Provided data:
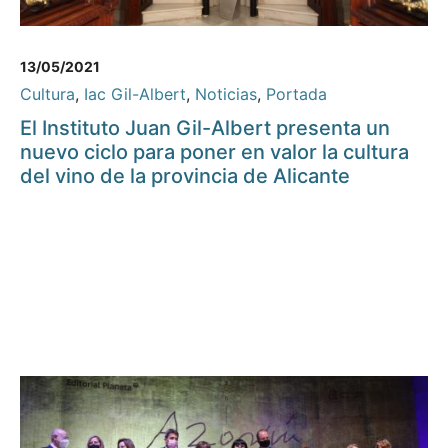
13/05/2021
Cultura
,
Iac Gil-Albert
,
Noticias
,
Portada
El Instituto Juan Gil-Albert presenta un
nuevo ciclo para poner en valor la cultura
del vino de la provincia de Alicante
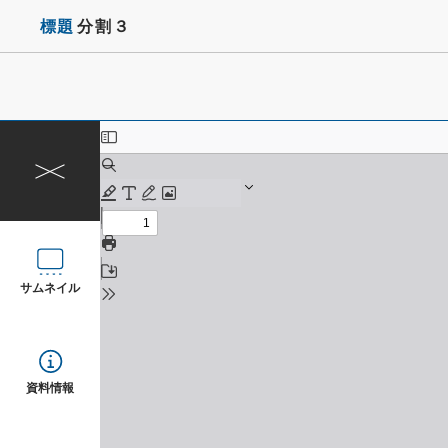
標題
分割３
サムネイル
資料情報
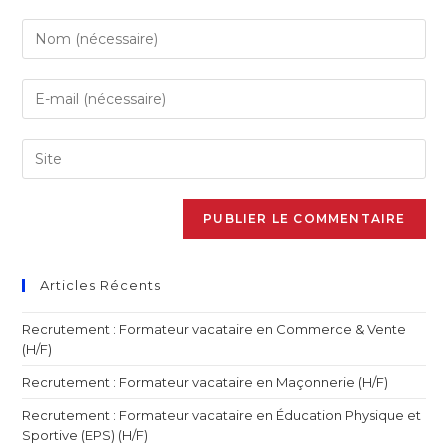
Articles Récents
Recrutement : Formateur vacataire en Commerce & Vente
(H/F)
Recrutement : Formateur vacataire en Maçonnerie (H/F)
Recrutement : Formateur vacataire en Éducation Physique et
Sportive (EPS) (H/F)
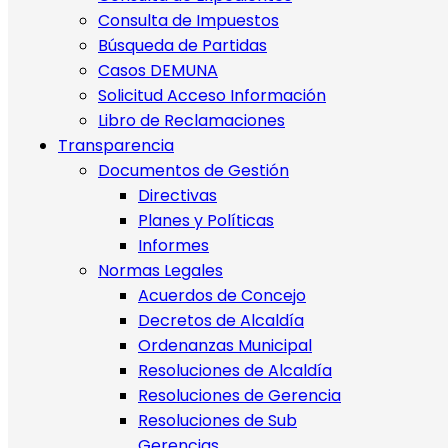
Consulta de Impuestos
Búsqueda de Partidas
Casos DEMUNA
Solicitud Acceso Información
Libro de Reclamaciones
Transparencia
Documentos de Gestión
Directivas
Planes y Políticas
Informes
Normas Legales
Acuerdos de Concejo
Decretos de Alcaldía
Ordenanzas Municipal
Resoluciones de Alcaldía
Resoluciones de Gerencia
Resoluciones de Sub
Gerencias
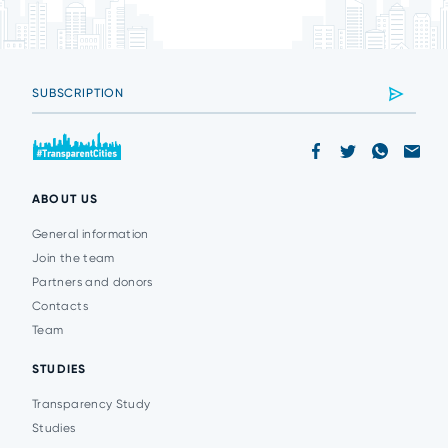
ABOUT US
General information
Join the team
Partners and donors
Contacts
Team
STUDIES
Transparency Study
Studies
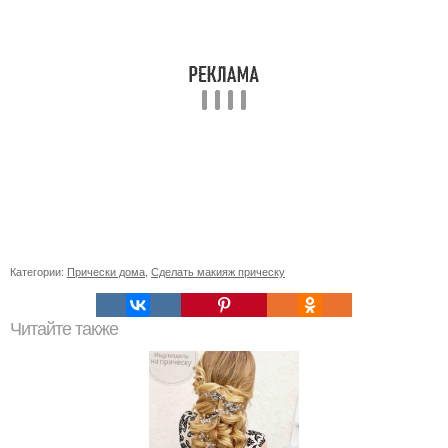
Категории:
Прически дома
,
Сделать макияж прическу
Читайте также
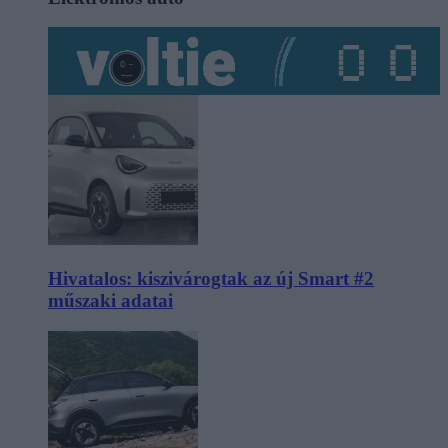
Hivatalos: kiszivárogtak az új Smart #2
műszaki adatai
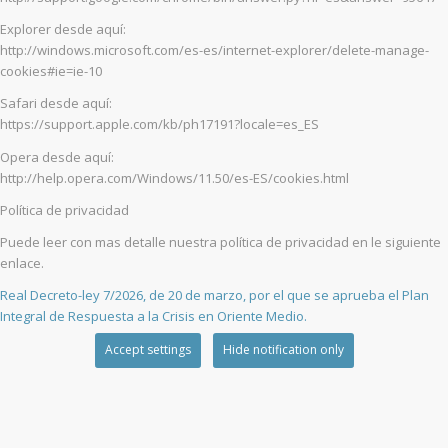
Explorer desde aquí:
http://windows.microsoft.com/es-es/internet-explorer/delete-manage-
cookies#ie=ie-10
Safari desde aquí:
https://support.apple.com/kb/ph17191?locale=es_ES
Opera desde aquí:
http://help.opera.com/Windows/11.50/es-ES/cookies.html
Política de privacidad
Puede leer con mas detalle nuestra política de privacidad en le siguiente
enlace.
Real Decreto-ley 7/2026, de 20 de marzo, por el que se aprueba el Plan
Integral de Respuesta a la Crisis en Oriente Medio.
Accept settings
Hide notification only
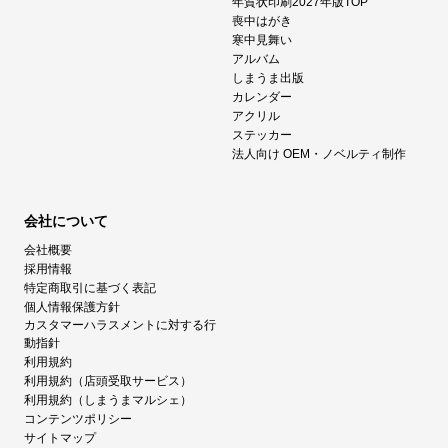
年賀状印刷2027年版TOP
喪中はがき
寒中見舞い
アルバム
しまうま出版
カレンダー
アクリル
ステッカー
法人向け OEM・ノベルティ制作
会社について
会社概要
採用情報
特定商取引に基づく表記
個人情報保護方針
カスタマーハラスメントに対する行
動指針
利用規約
利用規約（店頭受取サービス）
利用規約（しまうまマルシェ）
コンテンツポリシー
サイトマップ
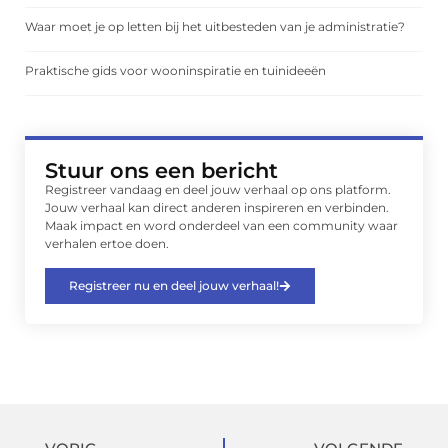
Waar moet je op letten bij het uitbesteden van je administratie?
Praktische gids voor wooninspiratie en tuinideeën
Stuur ons een bericht
Registreer vandaag en deel jouw verhaal op ons platform.
Jouw verhaal kan direct anderen inspireren en verbinden.
Maak impact en word onderdeel van een community waar
verhalen ertoe doen.
Registreer nu en deel jouw verhaal!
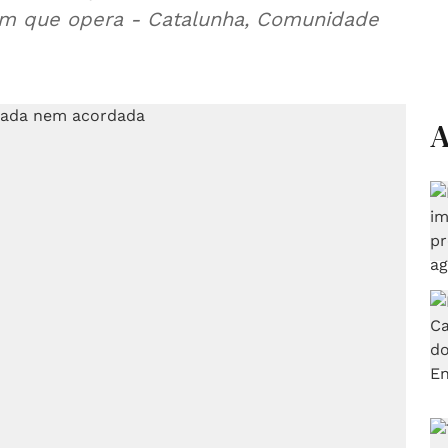
em que opera - Catalunha, Comunidade
A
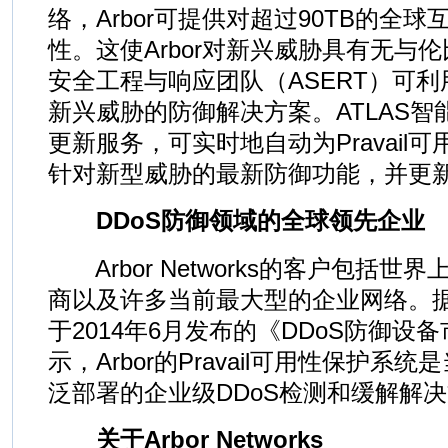
络，Arbor可提供对超过90TB的全
性。这使Arbor对新兴威胁具有无与伦比
安全工程与响应团队（ASERT）可
新兴威胁的防御解决方案。ATLAS智
更新服务，可实时地自动为Pravail
针对新型威胁的最新防御功能，并更新
DDoS防御领域的全球领先企业
Arbor Networks的客户包括世
商以及许多当前最大型的企业网络。据Infone
于2014年6月发布的《DDoS防御设
示，Arbor的Pravail可用性保护
泛部署的企业级DDoS检测和缓解解
关于Arbor Networks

Work required: Using the material above, return each line in which the word "Registreer" occurs.

Exercise output:
Registreer vandaag en deel jouw verhaal op ons platform.
Registreer nu en deel jouw verhaal!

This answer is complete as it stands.